Most of you guys probably heard of Fibonacci retracements, Fibonacci's arcs, Murray Math lines, etc.
Im giving it a shot on the Long term chart to decide overall trading direction and targets, for an overall picture of the market story..
Then deciding either to enter or to wait for a confirming signal (which i currently am )
My guess is that the ES is in the distibution phase, so im expecting either a close bellow the EMA21 on the daily chart, to enter short, or an Upthrust bar, indication of the likely end of the bull market....
What are your toughts?
check out the pic attached, sorry for all the colours and confusing lines (not at all the purpose of this thread of overcomplicating things lol)
BTW have i missed something these few days? any major discovery?
It is not unusual that range expansion bars define trading ranges. This happens when volatility slows down, so intraday you may look for this at the start of the night session and during noon break.
I use an indicator that autodetects these ranges. The trading range is a little bit larger than the range expansion bars, the optimum factor to be applied depends from the chart period chosen. The range ends, when a bar closes outside the expanded range.
The range is expanded to allow for stop hunting excursions. as many traders place their stops just above and below expansion bars. A stop hunting excursion is not a true breakout of the trading range, so the range remains intact.

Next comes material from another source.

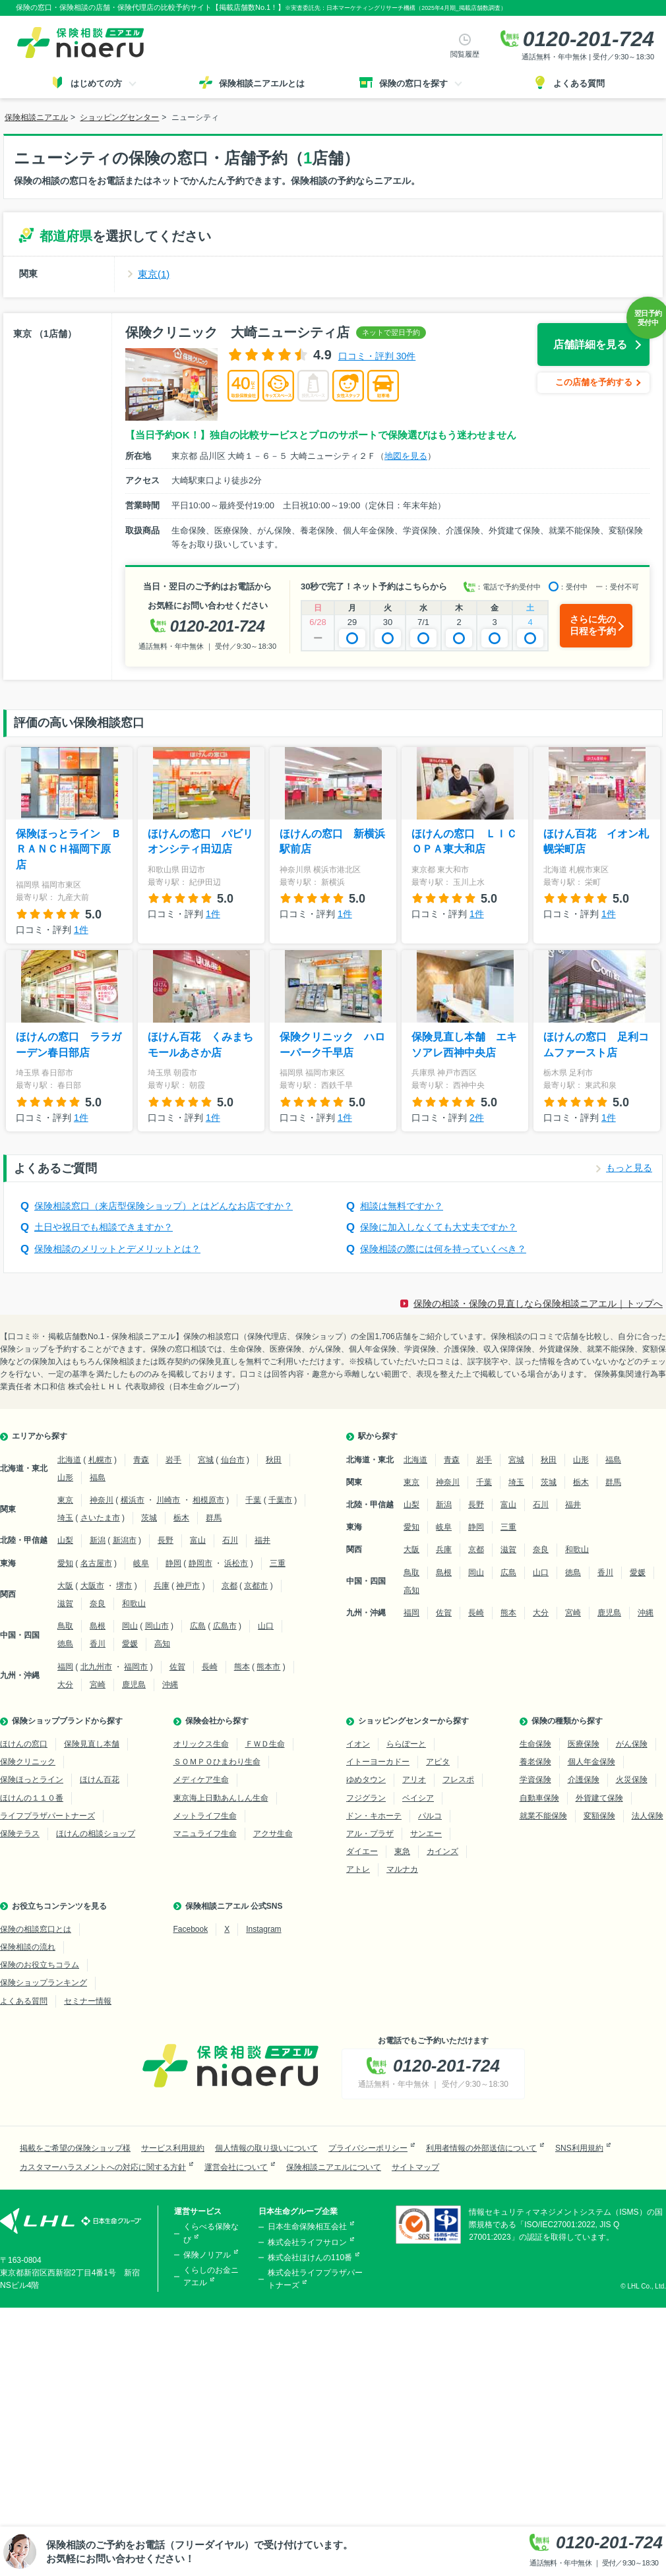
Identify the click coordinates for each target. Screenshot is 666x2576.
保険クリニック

For the night session usually a 30 min chart will tell a lot. For the noon session, which is shorter than the night session, a smaller period is better.
Below are two examples:
(1) 30 min chart of night session ES 03-10 of March 10: Price action stays in the upper half of the range and the moving average is rising -> expect a potential outbreak to the upside during the day session
(2) 5 min chart of price action of today -> looks boring, but certainly I do not expect a breakout to the upside -> market might simply continue to snooze
The following 3 users say Thank You to Fat Tails for this post:
Here is another comprehensive example, how to use expansion bars to define trading ranges. The indicator plots the trading range automatically
- by identifying a range expansion bar
- adding a small margin above and below for stop loss hunting
- letting the range intact as long as there is no bar close outside the range
Once the trading range is no longer active, the indicator will automatically look for the next trading range. Quite a simple approach, but effective as you can see below.
The example shows CL 04-10 from March 10 to March 12. The range expansion bar was the market's reaction to the weekly petroleum status report published on Wednesday, March 10. Afterwards CL 04-10 traded within the range generated by this bar. The range was autodetected by the indicator. Also note that the midrange first acts as resistance and then becomes support.